The song name checks a number of classic era Hollywood movies such as King Kong, Last Tango in Paris, The African Queen, Citizen Kane and Tarzan, as well as the popular song "Begin the Beguine", written by Cole Porter that Fred Astaire and Eleanor Powell danced to in the musical film Broadway Melody of 1940. "Hollywood Romance" was influenced by de Paul's move to California in the late 1970s to be with her partner at the time, the actor James Coburn. The B-side to the "Hollywood Romance" single was a blues song that de Paul co-wrote with Coburn, entitled "Losin' The Blues For You". Polydor hosted a launch party in London to celebrate the release of "Hollywood Romance" in a Hollywood style setting complete with Busby Berkeley film clips. The single garnered good reviews with UK music press including the weekly publication, Record Mirror, writing "De Paul is set for a comeback ...with this real eye opener". It was playlisted by BBC Radio 1 and also was played on Singapore's FM radio station.

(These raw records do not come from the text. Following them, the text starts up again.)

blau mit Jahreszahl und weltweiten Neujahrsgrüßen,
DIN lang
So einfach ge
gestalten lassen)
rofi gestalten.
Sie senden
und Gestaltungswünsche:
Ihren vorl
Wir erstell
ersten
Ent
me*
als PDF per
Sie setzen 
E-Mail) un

Both songs were produced by Rupert Holmes for the Holmes Line and they went on to appear as tracks on the Holmes produced 1979 album, Tigers and Fireflies that was recorded at Long View Farm and released by de Paul a few months later on the Polydor record label in 1979. Although it is considered a major de Paul single release, it is one of the few de Paul tracks that has yet to be released on CD, although it is available as a download from de Paul's official online music store. Lena Zavaroni performed her own version of "Hollywood Romance" on episode 2 of her popular Saturday night prime time BBC 1 TV series, Lena Zavaroni and Music, in 1979, with Zavaroni displaying her skills os an impersonator as Moe West, Ruby Keeler and Judy Garland using "Hollywood Romance" to bookend some classic show tunes. It was also featured in the music art book HK Pop Album 101: Part 1 1971-1987.

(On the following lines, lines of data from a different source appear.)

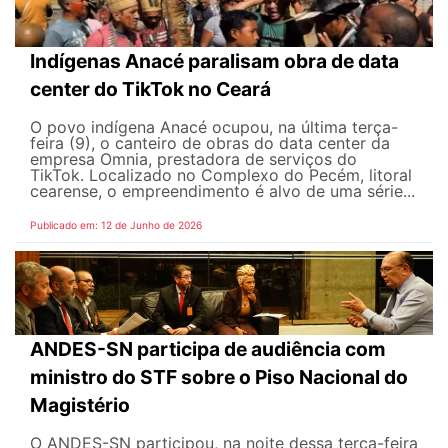
Indígenas Anacé paralisam obra de data
center do TikTok no Ceará
O povo indígena Anacé ocupou, na última terça-
feira (9), o canteiro de obras do data center da
empresa Omnia, prestadora de serviços do
TikTok. Localizado no Complexo do Pecém, litoral
cearense, o empreendimento é alvo de uma série...
Publicado em: 12 de Junho de 2026
ANDES-SN participa de audiência com
ministro do STF sobre o Piso Nacional do
Magistério
O ANDES-SN participou, na noite dessa terça-feira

A Japanese version of the song with the title "Romance" and Japanese lyrics by Ryoko Goshima was released in 1995 by Japanese singer, songwriter Yoshiko Goshima (五島 良子) on her album Froggie. A remastered version of the album was released in 2013 with Japanese lyrics. It also featured as a track on the 2001 Yoshiko Goshima CD Merry-Go-Round where it is listed as "ロマンス" (the Japanese translation of Romance). The Chinese singer Ka Po Lam Lin Jiabao (林嘉寶) covered the song with lyrics by Caron (卡龍) as forth track on her 1981 LP 林嘉寶 with the title "濃情" ("Passionate").

De Paul's version of the song is listed by the BBC's official music website as one of her most played songs on BBC radio, and was recently played in honour of the anniversary of her birthday.